I submit that there is a bug somewhere. I have seen multiple posts on this where the solution in the end is to “ignore TLS certificate errors”. And yes this works for me as well, but this is not ideal when using my device off of the corporate network. A bug was submitted through github, but they were directed to post here.


While some users might be having issues due to Mitm or self signed certs out of ignorance. I am definitely MiTM my connection due to enterprise requirements and I am familiar with this process.

To recreate:
I open my webdav url in a browser and export both crt, cer certificates in the chain to a location on my computer, Then convert them to public pem files, because that is what it appears to handle. (yes i know that they are technically the same file contents, but I used openssl just to be certain)

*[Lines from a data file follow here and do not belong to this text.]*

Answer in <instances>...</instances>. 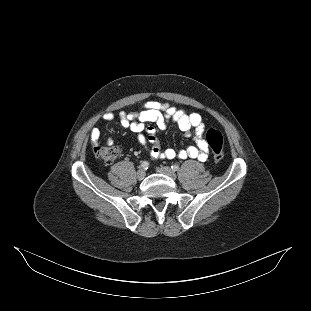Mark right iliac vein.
I'll use <instances>...</instances> for the list:
<instances>
[{"instance_id": "1", "label": "right iliac vein", "mask_w": 311, "mask_h": 311, "mask_svg": "<svg viewBox=\"0 0 311 311\" xmlns=\"http://www.w3.org/2000/svg\"><path fill=\"white\" fill-rule=\"evenodd\" d=\"M145 175L146 173L143 169L138 170L136 174L138 180H143L145 178Z\"/></svg>"}]
</instances>
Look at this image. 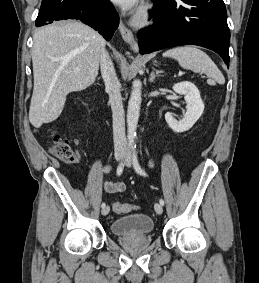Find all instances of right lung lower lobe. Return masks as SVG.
Listing matches in <instances>:
<instances>
[{
	"instance_id": "obj_1",
	"label": "right lung lower lobe",
	"mask_w": 259,
	"mask_h": 283,
	"mask_svg": "<svg viewBox=\"0 0 259 283\" xmlns=\"http://www.w3.org/2000/svg\"><path fill=\"white\" fill-rule=\"evenodd\" d=\"M61 19H79L107 41L119 25V16L109 0H42L36 26Z\"/></svg>"
}]
</instances>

In the settings I then pointed “Custom TLS certificates” to the location on my computer c:\certs that houses both certificates. I have also tried using a comma separated list to the pem files, but to no avail.

It appears that it is just not applying the “Custom TLS certificates” setting.

I have same problem than you with Joplin.
In my company, we have ssl inspection, it’s a “Men in the middle” which been installed by “checkpoint company.” To avoid this problem, we have to add our “CA certificate” in our Linux (openssl) or our Windows (automatically by GPO).
For example, for git, we have to export certificate(certmgr.msc) and import them in local repository of openssl.
This link will be more clear to explain you how it works for it.
https://mattferderer.com/fix-git-self-signed-certificate-in-certificate-chain-on-windows

For my Windows(certmgr.msc), the CA root certificate is already present in my local session(Trusted root Certification Authorities -> Certificates). But not considered by Joplin.

But for Joplin, I don’t know how to add “Trusted Root certificate” under Linux and Windows.

Thanks for your help.

Would ‘Custom TLS certificates’ under the Advanced Options section of the Synchronization tab be what you’re looking for?